> **TO DO**
Each entry should be set down exactly as written, except for any picture it holds.
RECORDED DATA Block Start
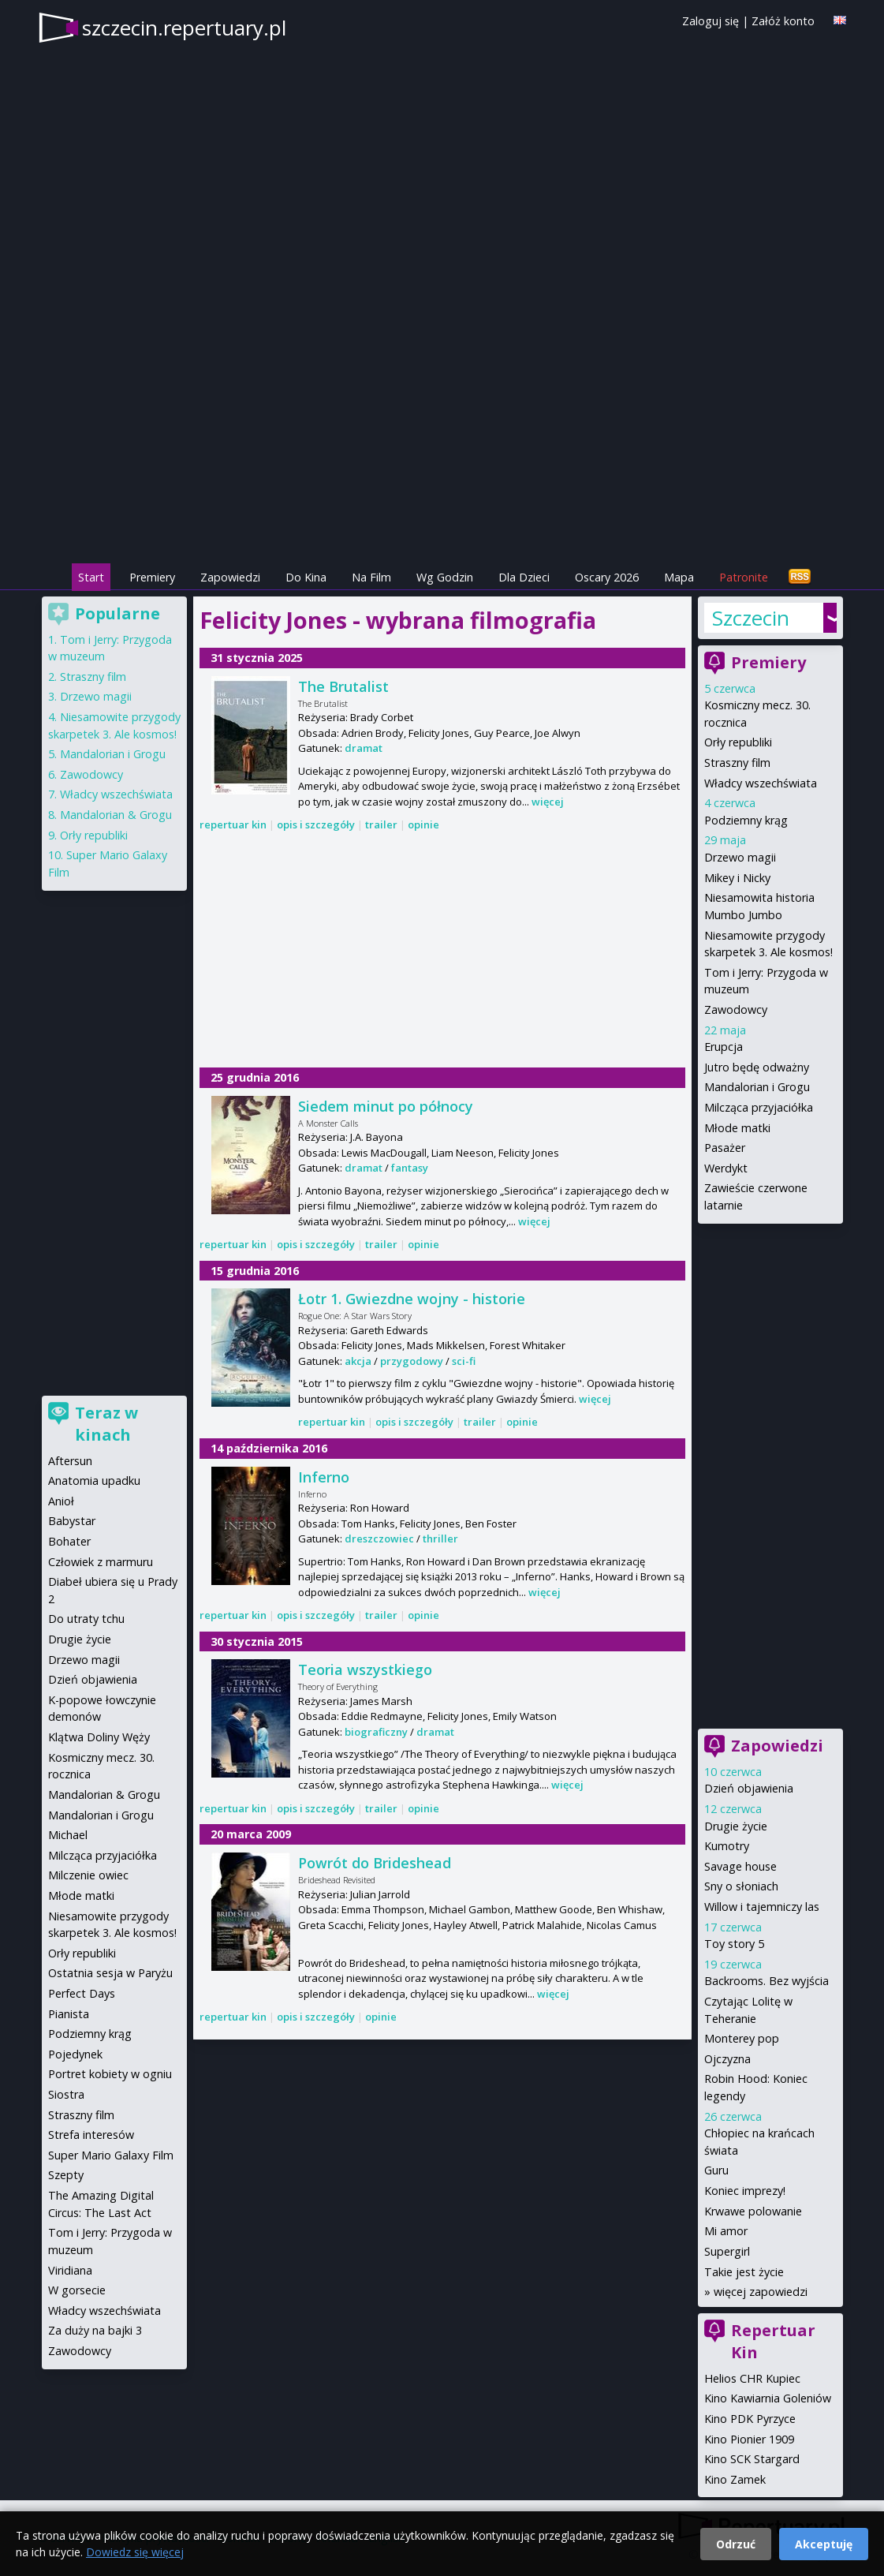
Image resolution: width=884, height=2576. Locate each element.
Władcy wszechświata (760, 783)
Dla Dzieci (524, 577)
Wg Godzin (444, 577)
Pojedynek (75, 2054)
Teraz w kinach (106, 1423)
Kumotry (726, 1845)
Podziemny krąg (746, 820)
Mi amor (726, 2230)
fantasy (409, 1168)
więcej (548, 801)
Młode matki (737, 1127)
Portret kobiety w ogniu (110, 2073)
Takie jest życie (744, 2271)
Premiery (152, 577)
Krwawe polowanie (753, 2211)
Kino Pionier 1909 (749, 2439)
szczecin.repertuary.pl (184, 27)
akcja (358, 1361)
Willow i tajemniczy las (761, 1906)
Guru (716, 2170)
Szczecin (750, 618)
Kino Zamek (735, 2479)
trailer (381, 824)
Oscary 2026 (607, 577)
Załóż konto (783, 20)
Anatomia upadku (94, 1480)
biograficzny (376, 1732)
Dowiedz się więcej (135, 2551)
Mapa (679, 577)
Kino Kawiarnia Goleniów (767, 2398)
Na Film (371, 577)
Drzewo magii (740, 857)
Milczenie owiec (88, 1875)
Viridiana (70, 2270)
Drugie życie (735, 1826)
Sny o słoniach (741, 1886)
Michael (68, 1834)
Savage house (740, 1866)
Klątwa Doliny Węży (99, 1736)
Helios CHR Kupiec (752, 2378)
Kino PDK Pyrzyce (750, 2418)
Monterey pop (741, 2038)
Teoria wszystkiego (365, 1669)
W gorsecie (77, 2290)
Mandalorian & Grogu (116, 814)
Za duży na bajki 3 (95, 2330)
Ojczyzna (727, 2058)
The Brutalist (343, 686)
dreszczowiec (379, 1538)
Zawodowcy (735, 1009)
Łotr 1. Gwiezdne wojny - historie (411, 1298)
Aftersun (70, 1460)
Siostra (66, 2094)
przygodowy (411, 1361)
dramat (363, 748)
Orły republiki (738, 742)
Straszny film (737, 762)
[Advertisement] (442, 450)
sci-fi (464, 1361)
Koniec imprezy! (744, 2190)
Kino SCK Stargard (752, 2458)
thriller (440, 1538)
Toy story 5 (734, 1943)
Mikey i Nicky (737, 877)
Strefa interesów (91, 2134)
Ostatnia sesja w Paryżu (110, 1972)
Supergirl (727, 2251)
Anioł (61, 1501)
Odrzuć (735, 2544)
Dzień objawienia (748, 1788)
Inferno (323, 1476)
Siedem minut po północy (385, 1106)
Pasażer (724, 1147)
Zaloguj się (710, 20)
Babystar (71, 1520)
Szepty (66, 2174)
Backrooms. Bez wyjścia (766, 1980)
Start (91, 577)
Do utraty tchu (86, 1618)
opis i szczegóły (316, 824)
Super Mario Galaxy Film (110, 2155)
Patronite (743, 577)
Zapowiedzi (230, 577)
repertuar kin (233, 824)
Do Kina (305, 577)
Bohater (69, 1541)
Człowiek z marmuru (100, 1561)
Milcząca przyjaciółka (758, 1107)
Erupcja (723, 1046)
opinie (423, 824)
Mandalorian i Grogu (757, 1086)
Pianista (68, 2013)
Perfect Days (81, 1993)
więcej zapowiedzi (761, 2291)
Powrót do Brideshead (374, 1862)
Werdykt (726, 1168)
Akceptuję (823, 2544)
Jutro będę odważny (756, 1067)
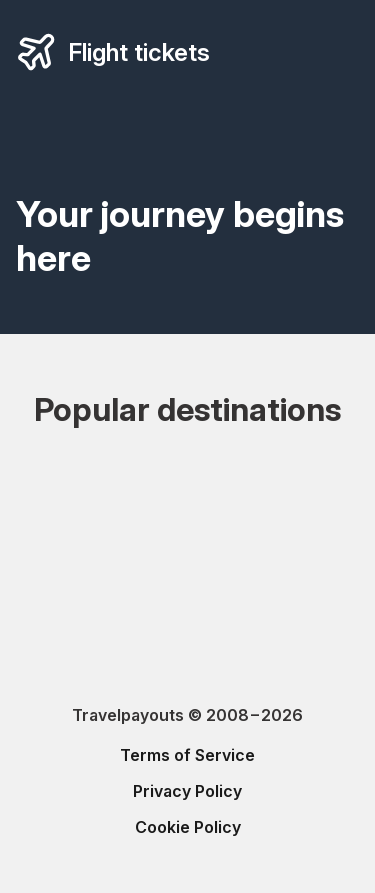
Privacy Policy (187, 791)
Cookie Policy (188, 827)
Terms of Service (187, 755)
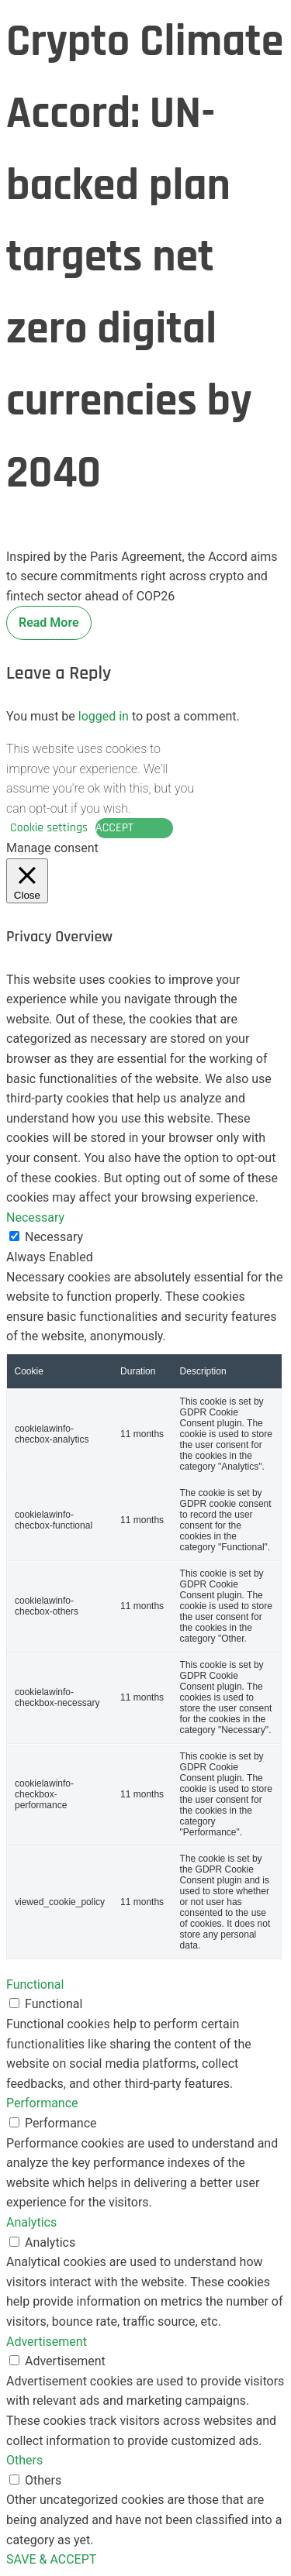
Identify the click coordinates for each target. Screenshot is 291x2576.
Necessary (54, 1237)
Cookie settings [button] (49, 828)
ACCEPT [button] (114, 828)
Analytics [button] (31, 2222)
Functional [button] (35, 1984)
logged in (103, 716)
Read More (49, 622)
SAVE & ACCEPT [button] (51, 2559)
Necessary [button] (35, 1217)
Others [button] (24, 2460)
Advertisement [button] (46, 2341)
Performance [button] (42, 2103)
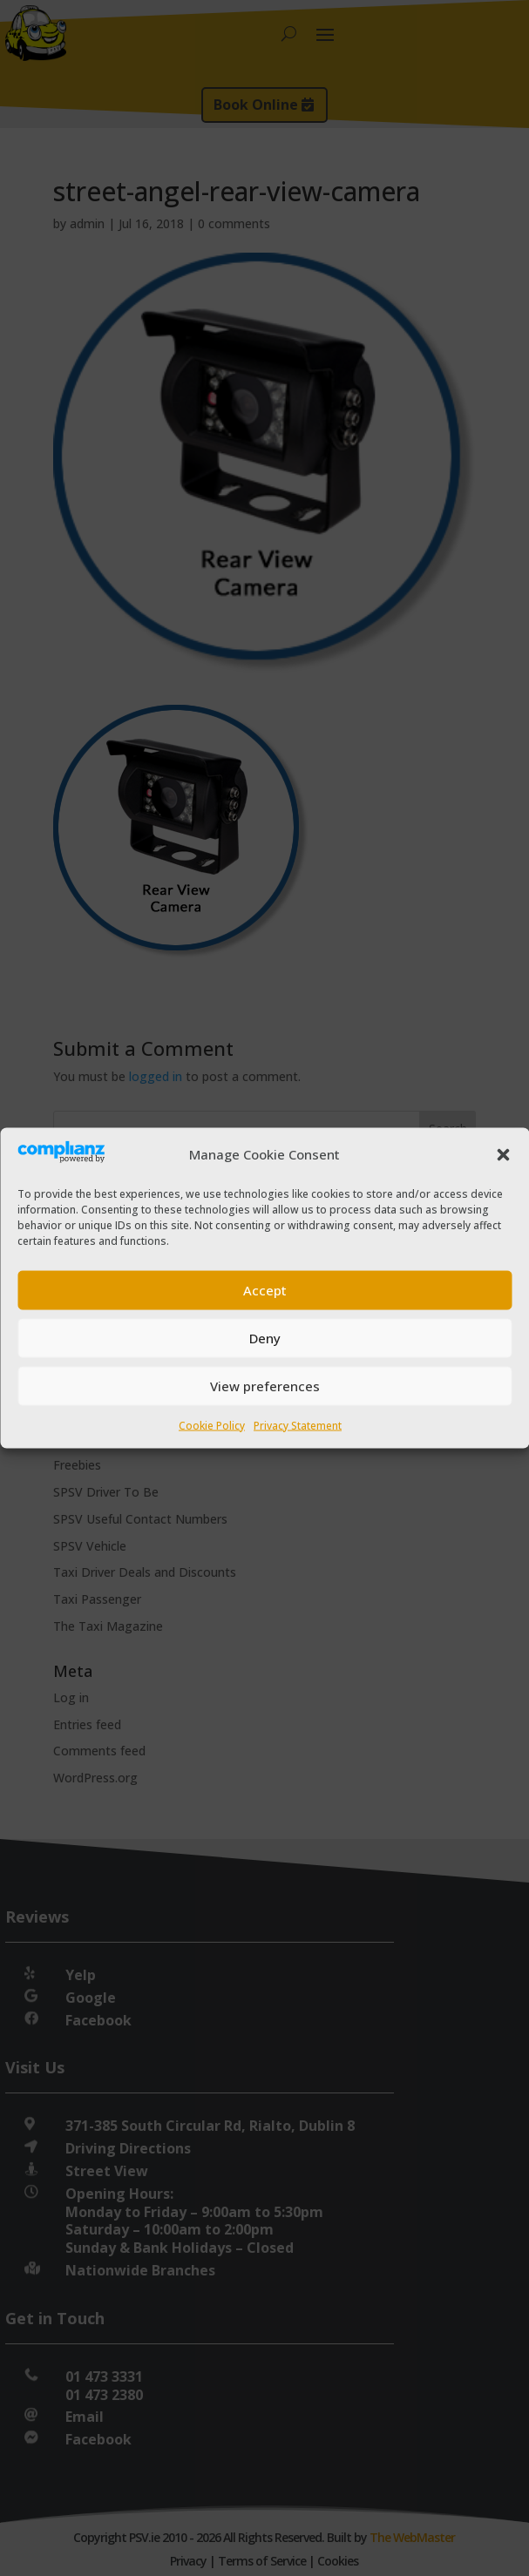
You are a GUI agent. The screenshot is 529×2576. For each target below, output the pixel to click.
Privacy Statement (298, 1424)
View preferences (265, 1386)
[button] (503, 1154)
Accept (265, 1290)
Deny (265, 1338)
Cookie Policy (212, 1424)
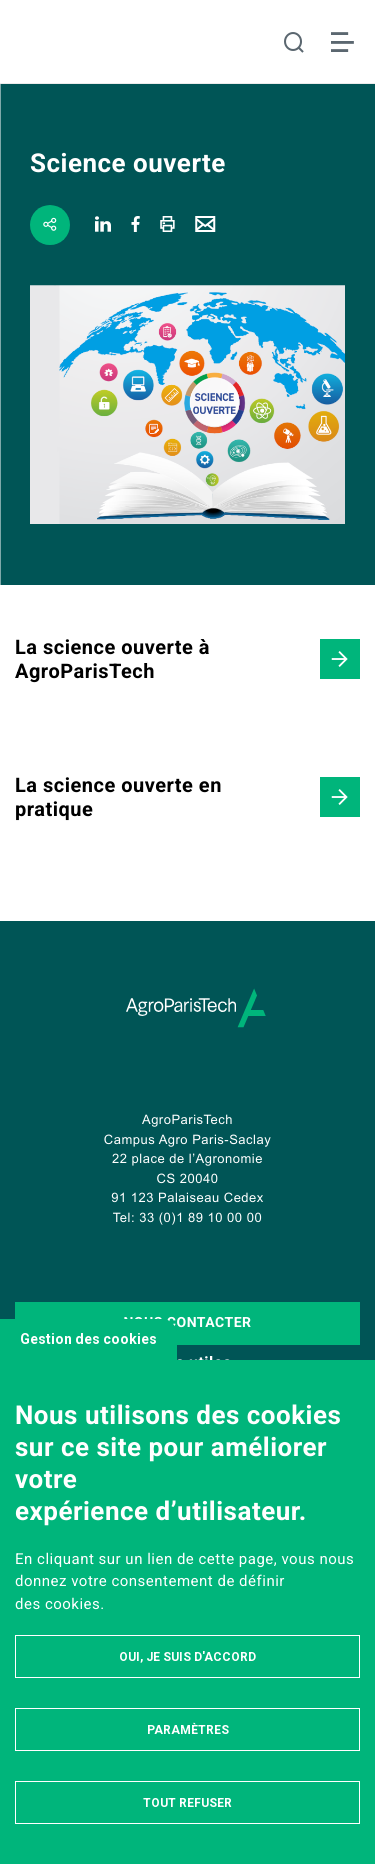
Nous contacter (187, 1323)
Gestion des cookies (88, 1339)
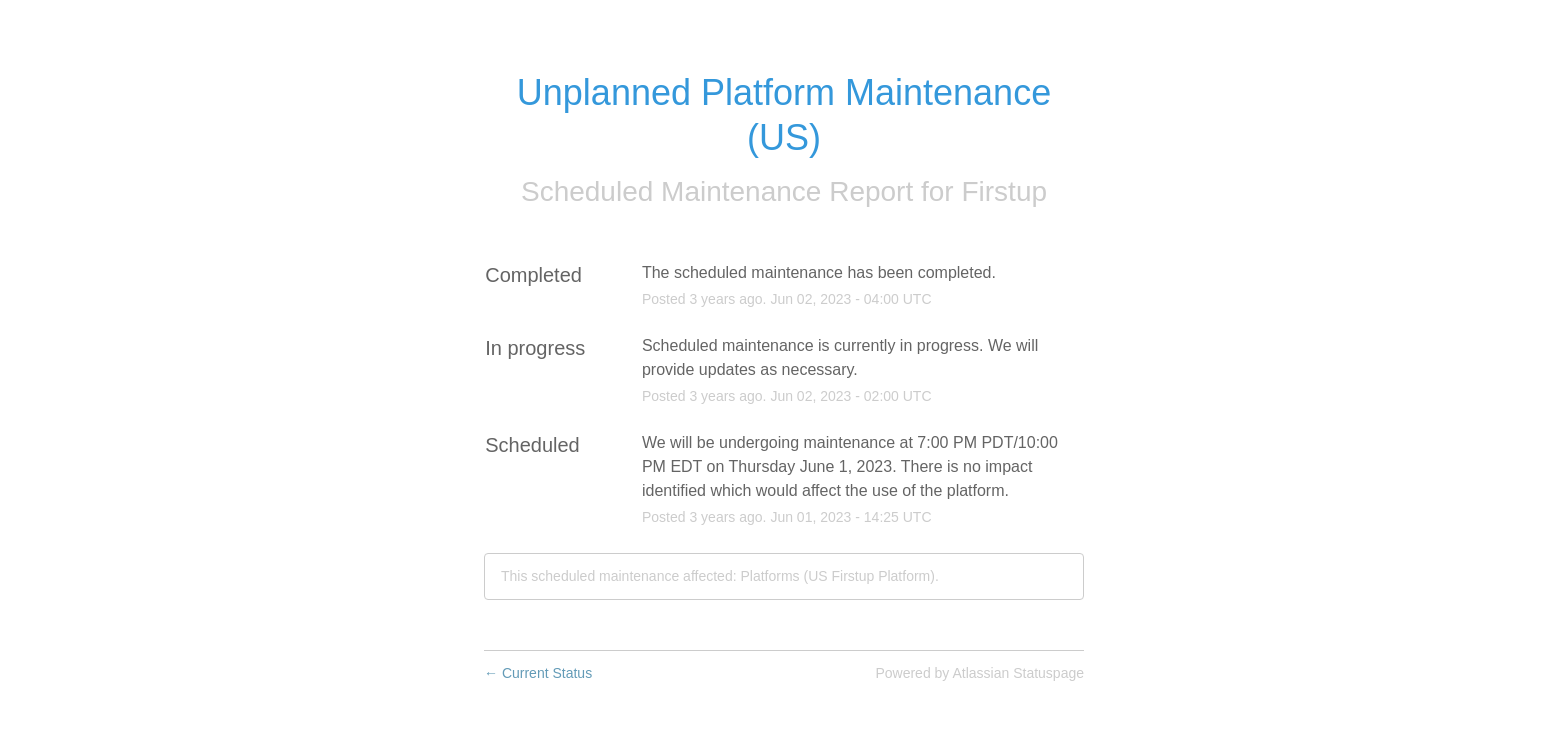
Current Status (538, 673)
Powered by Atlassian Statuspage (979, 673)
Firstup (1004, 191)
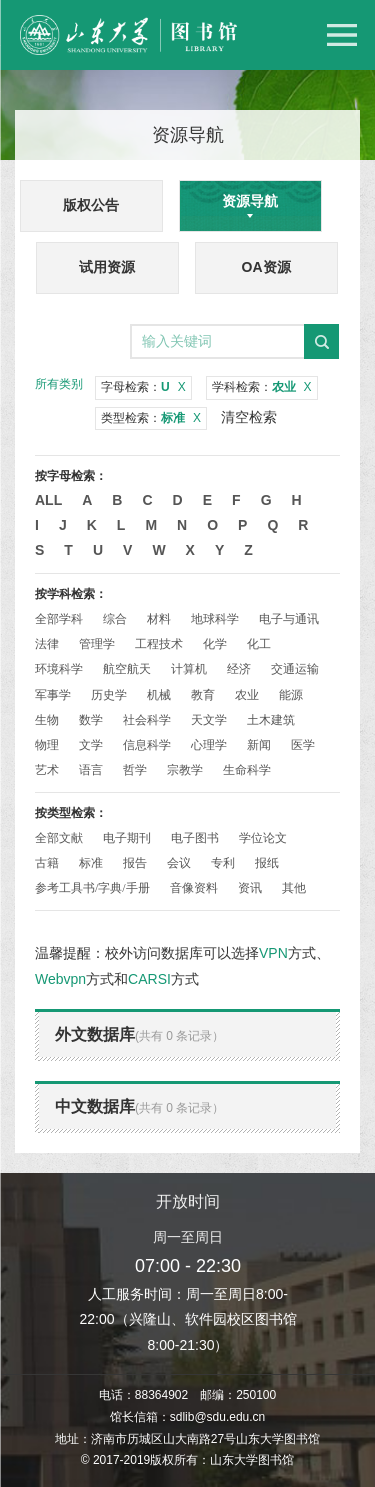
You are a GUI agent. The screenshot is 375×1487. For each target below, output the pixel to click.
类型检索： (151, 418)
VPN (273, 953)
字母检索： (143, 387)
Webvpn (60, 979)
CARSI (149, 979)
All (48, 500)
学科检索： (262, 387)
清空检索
RECORDED DATA Block End
> **ANSWER TO THE PROBLEM**
Image resolution: width=884, height=2576. Locate each element.
Władcy wszechświata (760, 783)
Dla Dzieci (524, 577)
Wg Godzin (444, 577)
Pojedynek (75, 2054)
Teraz w kinach (106, 1423)
Kumotry (726, 1845)
Podziemny krąg (746, 820)
Mi amor (726, 2230)
fantasy (409, 1168)
więcej (548, 801)
Młode matki (737, 1127)
Portret kobiety w ogniu (110, 2073)
Takie jest życie (744, 2271)
Premiery (152, 577)
Krwawe polowanie (753, 2211)
Kino Pionier 1909 (749, 2439)
szczecin.repertuary.pl (184, 27)
akcja (358, 1361)
Willow i tajemniczy las (761, 1906)
Guru (716, 2170)
Szczecin (750, 618)
Kino Zamek (735, 2479)
trailer (381, 824)
Oscary 2026 (607, 577)
Załóż konto (783, 20)
Anatomia upadku (94, 1480)
biograficzny (376, 1732)
Dowiedz się więcej (135, 2551)
Mapa (679, 577)
Kino Kawiarnia Goleniów (767, 2398)
Na Film (371, 577)
Drzewo magii (740, 857)
Milczenie owiec (88, 1875)
Viridiana (70, 2270)
Drugie życie (735, 1826)
Sny o słoniach (741, 1886)
Michael (68, 1834)
Savage house (740, 1866)
Klątwa Doliny Węży (99, 1736)
Helios CHR Kupiec (752, 2378)
Kino PDK Pyrzyce (750, 2418)
Monterey pop (741, 2038)
Teoria wszystkiego (365, 1669)
W gorsecie (77, 2290)
Mandalorian & Grogu (116, 814)
Za duży na bajki 3 (95, 2330)
Ojczyzna (727, 2058)
The Brutalist (343, 686)
dreszczowiec (379, 1538)
Zawodowcy (735, 1009)
Łotr 1. Gwiezdne wojny - historie (411, 1298)
Aftersun (70, 1460)
Siostra (66, 2094)
przygodowy (411, 1361)
dramat (363, 748)
Orły republiki (738, 742)
Straszny film (737, 762)
[Advertisement] (442, 450)
sci-fi (464, 1361)
Koniec imprezy! (744, 2190)
Kino SCK Stargard (752, 2458)
thriller (440, 1538)
Toy story 5 (734, 1943)
Mikey i Nicky (737, 877)
Strefa interesów (91, 2134)
Ostatnia sesja w Paryżu (110, 1972)
Supergirl (727, 2251)
Anioł (61, 1501)
Odrzuć (735, 2544)
Dzień objawienia (748, 1788)
Inferno (323, 1476)
Siedem minut po północy (385, 1106)
Pasażer (724, 1147)
Zaloguj się (710, 20)
Babystar (71, 1520)
Szepty (66, 2174)
Backrooms. Bez wyjścia (766, 1980)
Start (91, 577)
Do utraty tchu (86, 1618)
opis i szczegóły (316, 824)
Super Mario Galaxy Film (110, 2155)
Patronite (743, 577)
Zapowiedzi (230, 577)
repertuar kin (233, 824)
Do Kina (305, 577)
Bohater (69, 1541)
Człowiek z marmuru (100, 1561)
Milcząca przyjaciółka (758, 1107)
Erupcja (723, 1046)
opinie (423, 824)
Mandalorian i Grogu (757, 1086)
Pianista (68, 2013)
Perfect Days (81, 1993)
więcej zapowiedzi (761, 2291)
Powrót do Brideshead (374, 1862)
Werdykt (726, 1168)
Akceptuję (823, 2544)
Jutro będę odważny (756, 1067)
Privacy Policy (187, 791)
Cookie Policy (188, 827)
Terms of Service (187, 755)
Identify the click coordinates for each target. Screenshot is 291x2576.
Necessary (54, 1237)
Cookie settings [button] (49, 828)
ACCEPT [button] (114, 828)
Analytics [button] (31, 2222)
Functional [button] (35, 1984)
logged in (103, 716)
Read More (49, 622)
SAVE & ACCEPT [button] (51, 2559)
Necessary [button] (35, 1217)
Others [button] (24, 2460)
Advertisement [button] (46, 2341)
Performance [button] (42, 2103)
You are a GUI agent. The screenshot is 529×2576. For each target below, output the pixel to click.
Privacy Statement (298, 1424)
View preferences (265, 1386)
[button] (503, 1154)
Accept (265, 1290)
Deny (265, 1338)
Cookie Policy (212, 1424)
Nous contacter (187, 1323)
Gestion des cookies (88, 1339)
Current Status (538, 673)
Powered by Atlassian Statuspage (979, 673)
Firstup (1004, 191)
You are a GUI agent. The screenshot is 375×1487. For each target below, output the pixel to click.
类型检索： (151, 418)
VPN (273, 953)
字母检索： (143, 387)
Webvpn (60, 979)
CARSI (149, 979)
All (48, 500)
学科检索： (262, 387)
清空检索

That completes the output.